Further, a Family Court may lay down its own procedure with to arrive at a settlement in respect of the subject-matter of the suit or proceedings or at the truth of the facts alleged by the one party and denied by the other. 

In Camera Proceedings  

In every suit or proceedings to which the Act applies, the proceedings may be held in camera if the Family Court so desires and shall be so held if either party so desires. 

Assistance of Medical and Welfare Experts 

A Family Court may secure the services of a medical expert or such person (preferably a woman where available), whether related to the parties or not, including a person professionally engaged in promoting the welfare of the family as it thinks fit to assist it in discharging its functions. 

Legal Representation 

No party to a suit or proceeding before a Family Court has the right to be represented by a lawyer. The Bombay High Court held that this does not violate Articles 19, 21 or 39A of the Constitution of India in the case of Lata Pimple v. Union of India, 1993.

However, if the Family Court considers it necessary in the interest of justice, it may seek the assistance of a legal expert as amicus curiae. 

Evidence  

A Family Court may receive as evidence any report, statement, documents, information or matter that may, in its opinion assist it to deal effectually with a dispute. It does not matter is such evidence would or would not be otherwise relevant or admissible under the Indian Evidence Act, 1972. 

In any suit or proceedings before a Family Court, it shall not be necessary to record the evidence of witnesses at length, but the Judges as the examination of each witness proceeds, shall, record or cause to be recorded, a memorandum of the substance of what the witness deposes, and such memorandum shall be signed by the witness and the Judge and shall form part of the record. 

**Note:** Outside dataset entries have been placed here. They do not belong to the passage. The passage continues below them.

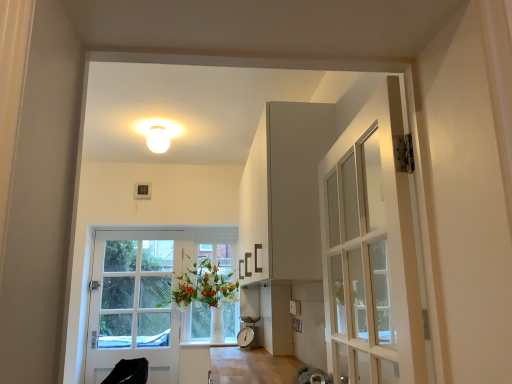 Question: Considering the positions of white glossy vase at center and white matte light fixture at upper center in the image, is white glossy vase at center wider or thinner than white matte light fixture at upper center?

Choices:
 (A) thin
 (B) wide

Answer: (B)

Question: Which is correct: white glossy vase at center is inside white matte light fixture at upper center, or outside of it?

Choices:
 (A) inside
 (B) outside

Answer: (B)

Question: Considering the real-world distances, which object is closest to the white glossy vase at center?

Choices:
 (A) white matte light fixture at upper center
 (B) white glossy door at left
 (C) white glass vase at center

Answer: (C)

Question: Which object is the farthest from the white glass vase at center?

Choices:
 (A) white glossy door at left
 (B) white glossy vase at center
 (C) white matte light fixture at upper center

Answer: (C)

The evidence of any person may be given by affidavit if it is of a formal character, and may, subject to all just exceptions, be read in evidence in any suit or proceeding before a Family Court. 

A Family Court may, if it thinks fit, and shall, on the application of any of the parties to the suit or proceeding summon and examine any such person as to the facts contained in his affidavit. 

Judgment 

The judgment of a Family Court must contain a concise statement of the case, the point for determination, the decision thereon and the reasons for such decision. 

A decree or an order (other than an order for maintenance under the Code of Criminal Procedure), passed by a Family Court has the same force and effect as a decree or order of a Civil Court and is executed in the manner prescribed by the Code of Civil Procedure, for the execution of decrees and orders. 

An order for maintenance under the Code of Criminal Procedure passed by a Family Court is executed in the manner prescribed for the execution of such an order by that Code. 

A decree or order may be executed either by the Family Court which passed it or by the other Family Court or ordinary Civil Court to which it is sent for execution. 

Appeals and Revisions 

An appeal lies from every judgment or order, not being an interlocutory order of a Family Court to the High Court both on facts and on law. Every appeal must be preferred within a period of thirty days from the date of the judgment or order of a Family Court and is heard by a Bench consisting of two or more Judges. 

No appeal lies from a decree or order passed by the Family Court with the consent of the parties or from an order for maintenance under the Code of Criminal Procedure. 

However, this does not apply to any appeal pending before a High Court or any order passed for maintenance under the Code of Criminal Procedure before the commencement of the Family Courts (Amendment) Act, 1991. 

The High Court has the power of revision. 

Rules 

The High Court has the power to make rules to carry out the purposes of the Act. The State Government may also, after consultation with the High Court, by notification make rules for carrying out the purposes of the Act. 

The Central Government may, with the concurrence of the Chief Justice of India, by notification, make rules prescribing the other qualifications for appointment of a Judge. 

Every rule by a Government must be laid before the legislature attached to it after it is made and the legislature may modify or annul it.